- THE PROBLEM -
Within the material below, how many lines include "lyrics"? Answer with the count only.

/---

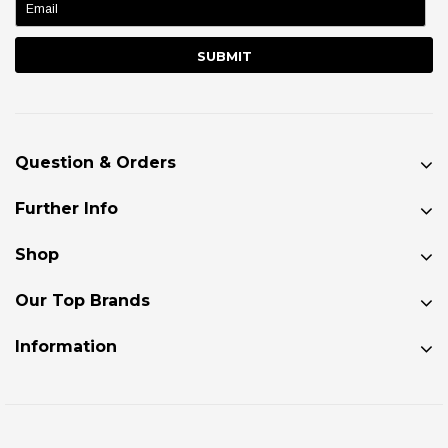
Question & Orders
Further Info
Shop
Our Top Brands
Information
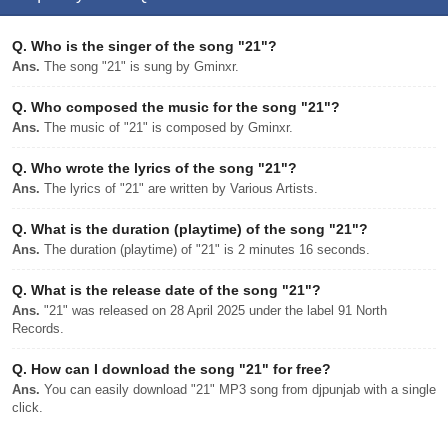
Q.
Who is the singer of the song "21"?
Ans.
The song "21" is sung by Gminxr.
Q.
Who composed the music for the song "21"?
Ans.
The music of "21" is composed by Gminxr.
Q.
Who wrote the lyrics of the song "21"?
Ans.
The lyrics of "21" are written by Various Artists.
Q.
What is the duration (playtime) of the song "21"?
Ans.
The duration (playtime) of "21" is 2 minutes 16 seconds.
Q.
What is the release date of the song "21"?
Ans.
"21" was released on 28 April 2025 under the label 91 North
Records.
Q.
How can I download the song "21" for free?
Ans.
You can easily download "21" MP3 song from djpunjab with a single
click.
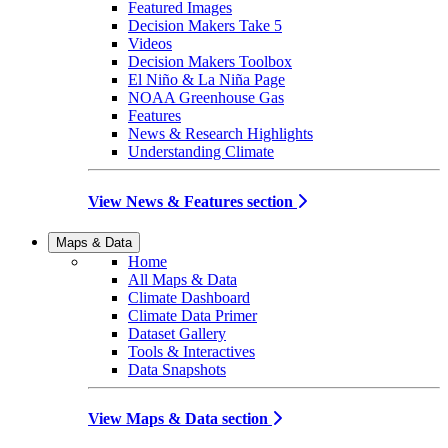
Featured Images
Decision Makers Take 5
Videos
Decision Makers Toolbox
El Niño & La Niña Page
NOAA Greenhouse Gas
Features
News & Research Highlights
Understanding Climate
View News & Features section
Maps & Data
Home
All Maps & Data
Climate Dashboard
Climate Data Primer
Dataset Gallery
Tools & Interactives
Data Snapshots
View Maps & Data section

\---
/---

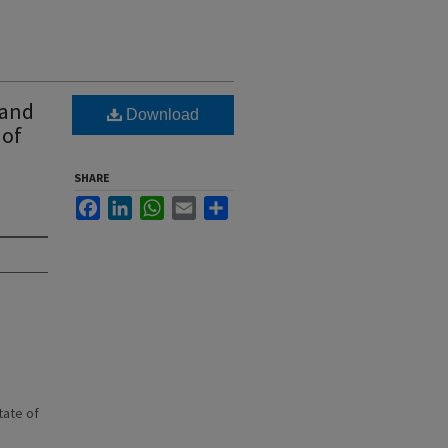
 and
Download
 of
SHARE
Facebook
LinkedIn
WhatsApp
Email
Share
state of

\---
/---

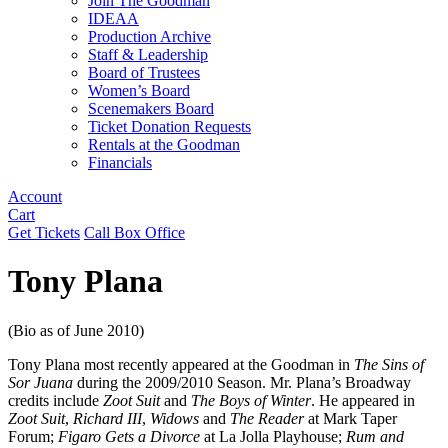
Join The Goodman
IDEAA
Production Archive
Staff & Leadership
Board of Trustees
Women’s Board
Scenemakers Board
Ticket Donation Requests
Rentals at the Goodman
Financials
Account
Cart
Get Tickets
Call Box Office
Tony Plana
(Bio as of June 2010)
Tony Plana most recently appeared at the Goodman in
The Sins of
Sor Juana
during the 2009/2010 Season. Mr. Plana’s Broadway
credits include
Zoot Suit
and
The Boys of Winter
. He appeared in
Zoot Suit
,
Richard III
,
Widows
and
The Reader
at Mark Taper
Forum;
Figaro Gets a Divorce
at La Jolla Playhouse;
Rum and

\---

- SOLUTION TO THE EXERCISE -
2